1. Microwave Egg and Veggie Breakfast Bowl
- Calories: 156
- Protein: 10 grams
Guaranteed to keep the belly rumbles at bay, this satisfying dish is low in carbs (only 2 grams per serving) and sodium and provides 10 grams of protein thanks to eggs and part-skim mozzarella cheese, says Taub-Dix. Plus, packing your plate with produce like baby spinach, sliced mushrooms and cherry tomatoes will fill you up with fiber as well as essential vitamins and minerals.
And, at just 156 calories, you can still enjoy this egg cup with a slice of whole-grain bread without worrying about overindulging your calorie count. And, a piece of whole-grain toast will bring your breakfast over the 10-gram protein mark.
You can slash the saturated fat in this recipe by using 1 teaspoon of olive or avocado oil instead of coconut oil, Taub-Dix says.
Get the Microwave Egg and Veggie Breakfast Bowl recipe and nutrition info here.
2. Pumpkin Spice Muffin
- Calories: 261
- Protein: 11 grams
Not just for PSL season, this high-protein pumpkin spice muffin might just make a regular rotation in your morning menu all year long.
Low in calories and high in nutrients, one cup of powerhouse pumpkin packs the same amount of potassium as a cup of sliced banana. And pumpkin contains more than 200 percent of the recommended daily intake of vitamin A, which is vital for vision, your immune system, healthy reproduction and proper organ function, per the National Institutes of Health.
And for those with a sweet tooth, this recipe's hint of honey (a mere teaspoon) is just enough to quench your cravings without overdoing it on the calories and sugar.
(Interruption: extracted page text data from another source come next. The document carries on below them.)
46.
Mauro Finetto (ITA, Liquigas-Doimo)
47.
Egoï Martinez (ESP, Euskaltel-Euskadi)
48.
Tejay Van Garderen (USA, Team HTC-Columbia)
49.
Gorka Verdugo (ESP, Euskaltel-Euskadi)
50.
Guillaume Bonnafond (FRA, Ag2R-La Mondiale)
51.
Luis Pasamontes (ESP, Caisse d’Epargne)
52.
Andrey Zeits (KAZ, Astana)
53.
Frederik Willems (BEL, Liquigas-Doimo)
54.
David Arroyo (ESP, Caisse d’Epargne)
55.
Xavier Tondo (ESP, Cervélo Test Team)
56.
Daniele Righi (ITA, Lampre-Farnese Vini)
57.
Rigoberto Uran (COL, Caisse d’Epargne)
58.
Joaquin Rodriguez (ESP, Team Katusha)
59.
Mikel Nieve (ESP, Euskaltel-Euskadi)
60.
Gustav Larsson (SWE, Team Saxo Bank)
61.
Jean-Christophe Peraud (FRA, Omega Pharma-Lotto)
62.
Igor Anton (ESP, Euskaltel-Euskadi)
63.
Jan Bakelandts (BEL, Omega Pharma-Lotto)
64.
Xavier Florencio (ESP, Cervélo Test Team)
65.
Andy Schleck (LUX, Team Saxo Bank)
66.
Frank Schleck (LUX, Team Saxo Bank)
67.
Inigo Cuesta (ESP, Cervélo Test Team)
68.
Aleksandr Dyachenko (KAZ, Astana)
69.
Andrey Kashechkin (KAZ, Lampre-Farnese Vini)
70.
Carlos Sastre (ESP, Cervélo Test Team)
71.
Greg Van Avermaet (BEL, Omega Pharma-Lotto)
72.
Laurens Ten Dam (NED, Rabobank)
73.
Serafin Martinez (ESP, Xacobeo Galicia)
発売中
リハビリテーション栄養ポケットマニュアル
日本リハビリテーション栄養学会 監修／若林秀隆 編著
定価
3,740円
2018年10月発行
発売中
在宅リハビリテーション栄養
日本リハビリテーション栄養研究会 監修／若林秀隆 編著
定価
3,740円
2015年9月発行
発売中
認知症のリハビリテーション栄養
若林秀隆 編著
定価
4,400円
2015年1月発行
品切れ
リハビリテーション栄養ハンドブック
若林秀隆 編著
Sprinkle some cinnamon on top for an extra dose of spice and antioxidants.
Get the Pumpkin Spice Muffin recipe and nutrition info here.
3. Middle Eastern Eggs in a Mug
- Calories: 332
- Protein: 16 grams
This Middle Eastern-inspired microwave breakfast features scrambled eggs whipped together with extra-virgin olive oil, lemon juice, scallions and grape tomatoes.
With 16 grams of metabolism-boosting protein, eating a protein-packed meal like this can produce more satiety hormones (so you feel fuller longer) and help you burn more calories, according to a November 2014 study in Nutrition & Metabolism.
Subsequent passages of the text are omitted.